There are several different MediaPad M5 models. The version tested here is the 10.8-inch M5 in Pro form, which means it comes with the stylus. A non-Pro version is available without the stylus, and you have to pay extra for the keyboard case and 4G LTE connectivity too. A smaller 8.4-inch MediaPad M5 is also available.
Huawei has announced that the device is now available in the U.S. The MediaPad M5 comes in three models in the U.S. — a Space Gray 8.4-inch model, which comes at $319; a 10.8-inch Space Gray model, with a price tag of $359; and a M5 Pro 10.8-inch Champagne Gold model, which costs $449. The devices are available from both Amazon and Newegg.

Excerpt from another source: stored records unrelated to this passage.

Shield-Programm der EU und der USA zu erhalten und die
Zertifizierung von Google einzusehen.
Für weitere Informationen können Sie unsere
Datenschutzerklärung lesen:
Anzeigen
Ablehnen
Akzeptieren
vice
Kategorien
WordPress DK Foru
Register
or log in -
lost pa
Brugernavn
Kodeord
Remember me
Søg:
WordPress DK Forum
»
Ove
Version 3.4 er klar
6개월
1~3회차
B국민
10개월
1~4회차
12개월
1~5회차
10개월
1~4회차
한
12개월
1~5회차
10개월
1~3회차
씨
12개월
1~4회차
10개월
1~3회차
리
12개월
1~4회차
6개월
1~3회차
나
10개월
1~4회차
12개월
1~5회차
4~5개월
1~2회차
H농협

Elsewhere, the MediaPad M5 Pro is 500 euros or 450 British pounds for the 64GB Wi-Fi-only tablet, or 550 euros/500 pounds for the 4G LTE model. You save 50 pounds by choosing the version without the stylus. A Wi-Fi-only 128GB MediaPad M5 is 550 euros, or 600 euros for the 4G LTE version.

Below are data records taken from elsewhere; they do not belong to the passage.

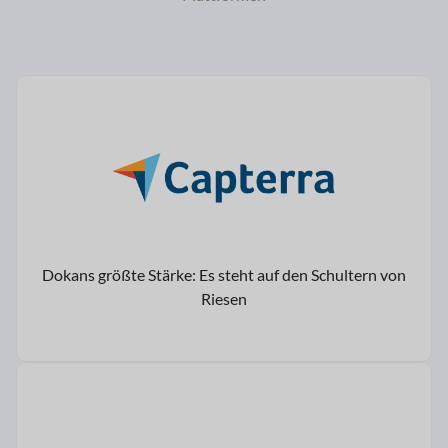
Dokans größte Stärke: Es steht auf den Schultern von
Riesen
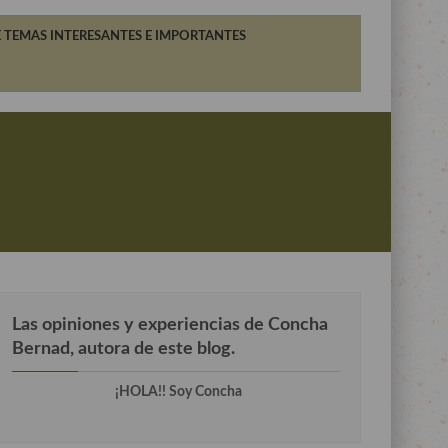
 TEMAS INTERESANTES E IMPORTANTES
Las opiniones y experiencias de Concha
Bernad, autora de este blog.
¡HOLA!! Soy Concha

In the U.K. the warranty from Huawei covers the tablet for two years against manufacturing faults, but the charger and battery are only covered for six months. If you break the tablet, drop it in water, or mistreat it, you’ll be on your own.
Capable, classy, and cool, the Huawei MediaPad M5 Pro is a great media companion for the home, but we’re not convinced anyone really needs a tablet now since smartphones are so versatile.

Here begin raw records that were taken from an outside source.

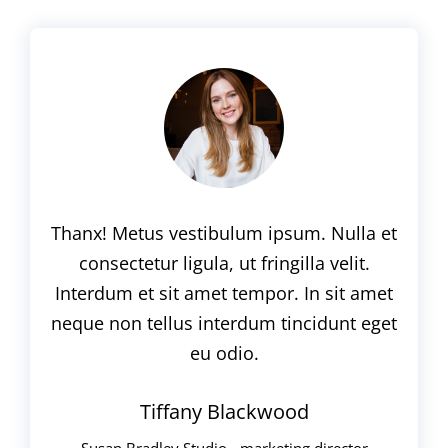
Thanx! Metus vestibulum ipsum. Nulla et
consectetur ligula, ut fringilla velit.
Interdum et sit amet tempor. In sit amet
neque non tellus interdum tincidunt eget
eu odio.
Tiffany Blackwood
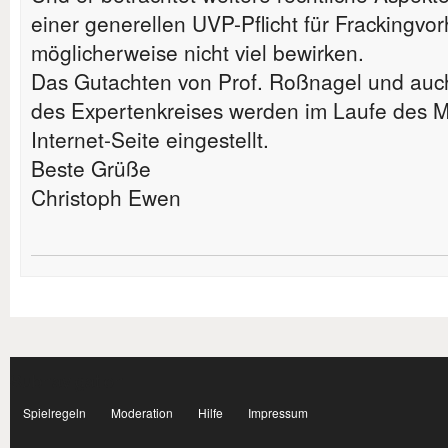
einer generellen UVP-Pflicht für Frackingvor
möglicherweise nicht viel bewirken.
Das Gutachten von Prof. Roßnagel und auc
des Expertenkreises werden im Laufe des M
Internet-Seite eingestellt.
Beste Grüße
Christoph Ewen
Subnavigation
facebook
Spielregeln
Moderation
Hilfe
Impressum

Are there any alternatives?
If you want a tablet, the Apple iPad is likely to be at the top of your list. The 9.7-inch version is our pick, and starts at $330. The MediaPad M5 Pro, with its stylus and massive screen, is more targeted at people considering the $650, 10.5-inch Apple iPad Pro, which it competes with on a hardware level competently. However, Android struggles against iOS on a tablet. Our Android tablet recommendation is the Samsung Galaxy Tab S3 at $450, but it’s getting a little old now. The MediaPad M5 Pro is a strong alternative to Samsung’s most recent model.
How long will it last?
Most tablets don’t leave the house, so the MediaPad M5’s lack of rugged protection or waterproofing shouldn’t be a huge problem, provided it’s well treated. There’s enough power for media-related tasks and games, and the screen technology surpasses what streaming video services are capable of displaying at the moment. All this means you’ll enjoy your MediaPad M5 Pro for many years before you’d consider replacing it. This isn’t a phone, so expect twice the average usable life, reaching four years and beyond in our opinion.
Should you buy it?
Maybe. If you are set on an Android tablet, the Huawei MediaPad M5 Pro is an excellent choice. However, do carefully consider what you want the tablet to be, and how you intend to use it. While it found use as a portable media center in our home, it was hard to imagine the M5 Pro being missed if we suddenly had to use a modern phone instead. Our smartphones are supremely capable, and are always nearby. Ask yourself if you’d reach for your phone, or a tablet, when you want to check social media or watch a video in bed, then make your purchase decision based on the answer.
Updated on June 11, 2018: The Huawei MediaPad M5 is now available in the U.S.